Your pension provider, or the trustees who look after your pension scheme, should give you lots of information when you first join the scheme. That information should include the funds involved and the options available to you. It's imperative that, at this point, you get expert advice and fully understand the choices that you are making. You may be able to talk to the scheme's administrator who can explain the options to you - or you may seek independent financial advice.
Typically, low-risk investment is accompanied by the expectation of low returns and vice versa - it is generally impossible to achieve high growth with low risk. While attitude to risk is very personal, with 40 years or more to go to retirement, and a relatively small amount in your fund for the first few years, many people at your stage typically take more risk to begin with - as you are investing for the long term.
Once your choices are made, it's important to review your investment choices periodically. It would be wise to review those choices at least every five years. It is quite likely that you will automatically be moved to safer investments as you approach retirement.
Options after changing job
Q I am changing jobs. I am only 35 and have about €80,000 in my current company pension. I'm considering moving this to either a Personal Retirement Savings Account (PRSA) or a Personal Retirement Bond. Is this a good idea - or is there a better option? Niamh, Killarney, Co Kerry
You highlight an issue that we come across all too frequently: the complexity of so many pension arrangements and rules that were written in a time when people stayed in the one job for life.
As it stands, however, you do have a number of options. Once you have been in any pension scheme for two years, you are entitled to the value of the contributions that were paid by you and your employer. The first option is to leave the €80,000 with your current pension scheme and simply let it accrue there. This might make sense if that scheme has low charges and the employer pays a lot of the administration costs. However, you may want to move the funds to a new employer's scheme depending on that scheme's rules. That might make sense if you want to try and keep all your pension funds in the one place.

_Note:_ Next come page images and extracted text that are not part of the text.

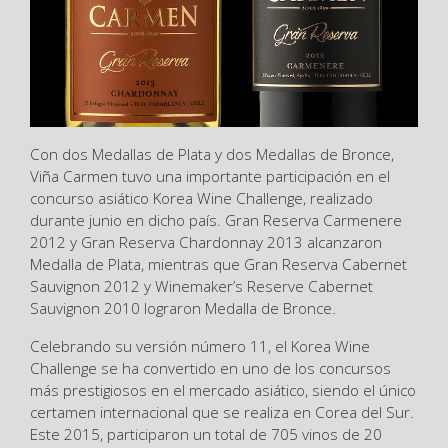
Con dos Medallas de Plata y dos Medallas de Bronce,
Viña Carmen tuvo una importante participación en el
concurso asiático Korea Wine Challenge, realizado
durante junio en dicho país. Gran Reserva Carmenere
2012 y Gran Reserva Chardonnay 2013 alcanzaron
Medalla de Plata, mientras que Gran Reserva Cabernet
Sauvignon 2012 y Winemaker’s Reserve Cabernet
Sauvignon 2010 lograron Medalla de Bronce.
Celebrando su versión número 11, el Korea Wine
Challenge se ha convertido en uno de los concursos
más prestigiosos en el mercado asiático, siendo el único
certamen internacional que se realiza en Corea del Sur.
Este 2015, participaron un total de 705 vinos de 20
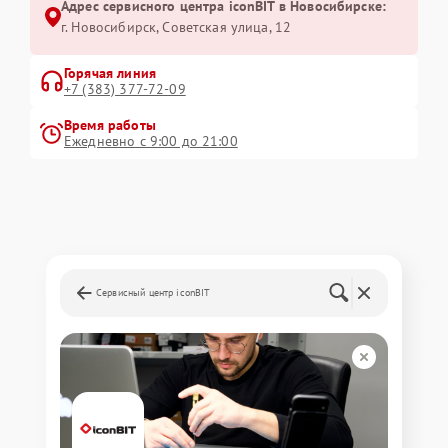
Адрес сервисного центра iconBIT в Новосибирске:
г. Новосибирск, Советская улица, 12
Горячая линия
+7 (383) 377-72-09
Время работы
Ежедневно с 9:00 до 21:00
Сервисный центр iconBIT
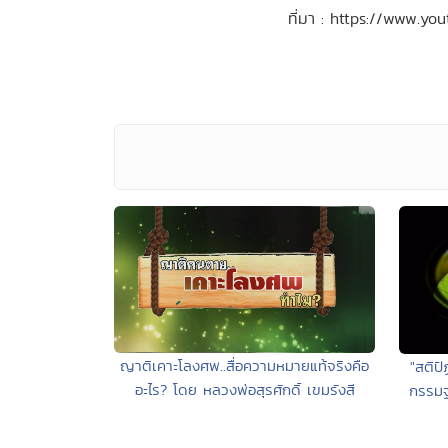
ที่มา : https://www.y
ญาติเคาะโลงศพ..สื่อความหมายแท้จริงคือ
"สติป
อะไร? โดย หลวงพ่อสุรศักดิ์ เขมรังสี
กรรมฐ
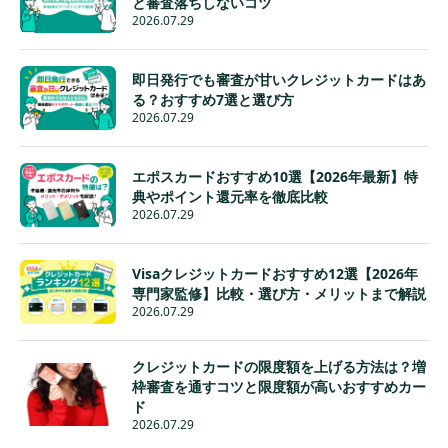
と審査落ちしないコツ
2026.07.29
即日発行でも審査が甘いクレジットカードはあ
る？おすすめ7選と選び方
2026.07.29
エポスカードおすすめ10選【2026年最新】特
典やポイント還元率を徹底比較
2026.07.29
Visaクレジットカードおすすめ12選【2026年
専門家監修】比較・選び方・メリットまで解説
2026.07.29
クレジットカードの限度額を上げる方法は？増
枠審査を通すコツと限度額が高いおすすめカー
ド
2026.07.29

Another option would be to transfer the money into a PRSA or a Personal Retirement Bond. These are both individual contracts between you and the pension provider.
Before deciding what to do, you should think about getting some independent financial advice to ensure you understand the costs that are likely to apply now and into the future - and how the funds will be invested.
You have done well in building up a significant fund at a relatively young age, so it is important to take the time to ensure that this fund is well invested. By doing so, your fund should continue to grow and not be subject to unnecessary ongoing charges.
Pros and cons of ARF
Q My father will be retiring shortly. He will get an annual pension of about €40,000 from a defined benefit pension scheme. He also has a separate pension pot of about €100,000 from a different job. He is considering putting that €100,000 into an Approved Retirement Fund (ARF). Would this be a good idea and what would be the pros - and cons - of doing so?
The options available to your father with his €100,000 pension pot will be to purchase an annuity where he will be paid a pension for life - or to transfer the fund to an ARF. Should he transfer the fund to an ARF, that would allow him to continue to invest that money and draw down on the funds as he needs them.
One thing you haven't mentioned is your father's option to take a tax-free lump sum. It might make sense to take most of this from his €100,000 pot and not from his defined-benefit scheme. When taking tax-free cash from a defined-benefit scheme, you are giving up some pension. Often, the value of the pension you are giving up is greater than the cash you will receive so it might make more sense to maximise the pension. As this is a quite complex area and any decisions will have an impact for the rest of your father's life, it would be worth his while to get independent financial advice before deciding what to do.